I was walking the dog last night when Holly (the collie) spotted a couple bunnies in the nearby grass. The bunnies stood perfectly still as we walked past, even though Holly was pulling at the leash trying to run over to take a closer look. This Good Friday anecdote illustrates a common phenomenon. When they sense that potential predators are nearby, many types of animals get as still as statues, thereby blending into the background to avoid confrontation. It’s not hard to see how such a behavior has been naturally selected. For some reason, it occurred to me that many of the conservative religious folks who visit this site do something analogous when they feel threatened by freethinkers. They intellectually freeze. Instead of engaging on the topic, they pull out a pre-packaged arsenal that includes a handful of platitudes that they repeat ad nauseam in order to avoid intellectual confrontation. These platitudes are not invitations for meaningful discussion, but rather inert utterances such as the following:

  • The Bible is inerrant.
  • Science doesn't know everything.
  • Humans are not “animals.”
  • Science can't disprove God or supernatural occurrences.

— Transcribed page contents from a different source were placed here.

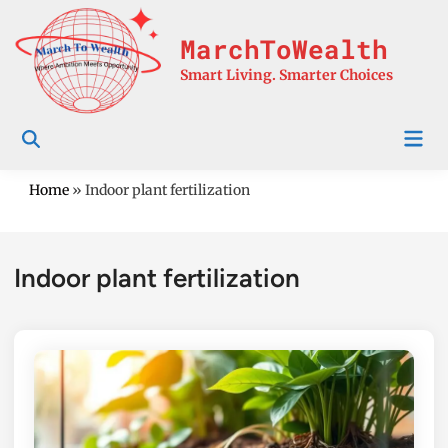
Skip
to
MarchToWealth
content
Smart Living. Smarter Choices
Mai
Men
Home
»
Indoor plant fertilization
Indoor plant fertilization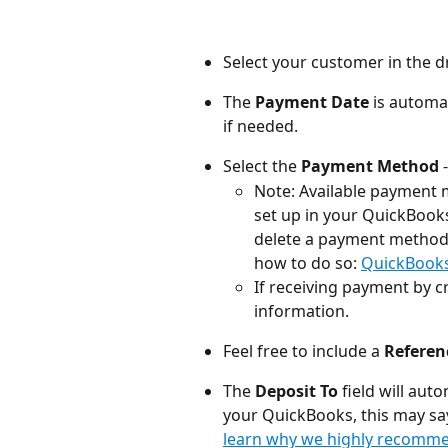
Select your customer in the d
The 
Payment Date
 is automat
if needed.
Select the 
Payment Method
 
Note: Available payment 
set up in your QuickBook
delete a payment method y
how to do so: 
QuickBooks 
If receiving payment by cr
information.
Feel free to include a 
Refere
The 
Deposit To
 field will au
your QuickBooks, this may sa
learn why we highly recomme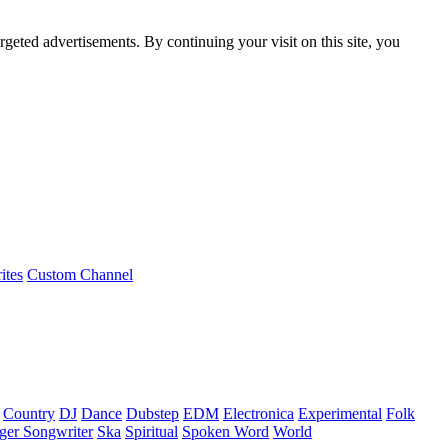
rgeted advertisements. By continuing your visit on this site, you
ites
Custom Channel
Country
DJ
Dance
Dubstep
EDM
Electronica
Experimental
Folk
ger Songwriter
Ska
Spiritual
Spoken Word
World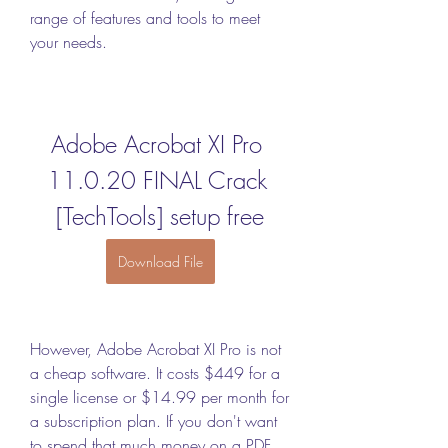
range of features and tools to meet 
your needs.
Adobe Acrobat XI Pro 
11.0.20 FINAL Crack 
[TechTools] setup free
Download File
However, Adobe Acrobat XI Pro is not 
a cheap software. It costs $449 for a 
single license or $14.99 per month for 
a subscription plan. If you don't want 
to spend that much money on a PDF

  • People who question religion are arrogant.
For some conservative believers (and for all fundamentalists), these platitudes (which range from ambiguous to disproved) constitute their entire "intellectual" arsenal. When the predator freethinkers have moved on, these believers spring back to intellectual activity, even going so far as to vigorously question everything else in their lives. They aren’t fools, you see. They only fear taking a close look at their own cherished beliefs. In other words, many religious conservatives are unwilling to make any meaningful intellectual moves when it comes to discussing their own religion. They're unwilling to consider new evidence, even evidence that is overwhelming. They are unwilling to consider new proven-reliable ways of analyzing evidence. Hence, evolutionary biology is an anathema. Why? [Repeat the platitudes over and over]. In short, many people who are religiously conservative use a strategy of intellectually freezing in place, hoping that all of the scientist-predators simply move along. In their own minds, this is a strategy that has been proven to “work.”